Online merchants are facing a growing wave of chargebacks triggered by scalper fraud and resale schemes—and with the rise of AI shopping agents, these attacks are becoming more sophisticated and harder to detect. 

In the live event ticketing industry alone, friendly fraud—illegitimate disputes of legitimate purchases—now accounts for over one-third of all chargebacks. These “friendly” chargebacks often stem from scalpers or resellers abusing the refund process: for example, buying tickets or limited-edition goods with the intent to flip them, then filing disputes when they can’t resell for profit. 

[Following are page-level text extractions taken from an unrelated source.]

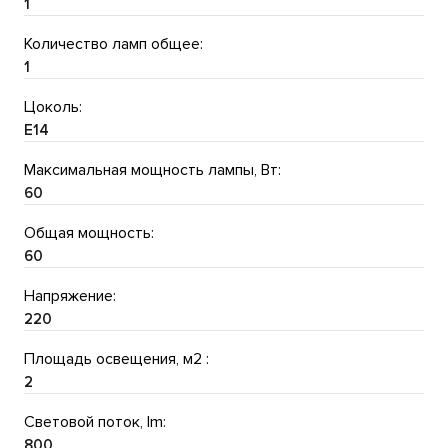
1
Количество ламп общее:
1
Цоколь:
E14
Максимальная мощность лампы, Вт:
60
Общая мощность:
60
Напряжение:
220
Площадь освещения, м2 :
2
Световой поток, lm:
800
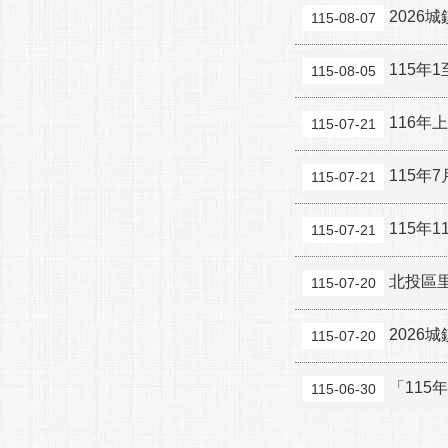
2026
115-08-07
115
115-08-05
116年
115-07-21
115年
115-07-21
115年
115-07-21
北投區
115-07-20
2026
115-07-20
「115
115-06-30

The result is lost revenue and hefty fees for merchants. Each chargeback not only reverses the sale, but also levies an additional $15–$50 fee on the business. These costs pile up quickly and contribute to eroding margins and damaged merchant reputations. If chargeback rates climb too high, payment processors may even impose fines or revoke a merchant’s account.

E-commerce retailers lost $20 billion to chargeback fraud in 2023, and in 2024, an estimated 73% of online credit-card fraud involved chargebacks. Analysts estimate 75% of all chargebacks are linked to fraud (including “friendly” fraud), and this rate could rise by another 40% by 2026.

In other words, the majority of disputes now originate not from honest mistakes but from deliberate abuse of the chargeback system by bad actors. Chargebacks are also uniquely challenging because their true cost is 2.5 to 3.5 times the original transaction amount once you factor in fees, lost merchandise, and operational overhead. For ticketing companies operating on thin margins, these fraudulent disputes negatively impact profits, no matter how successful sales may be.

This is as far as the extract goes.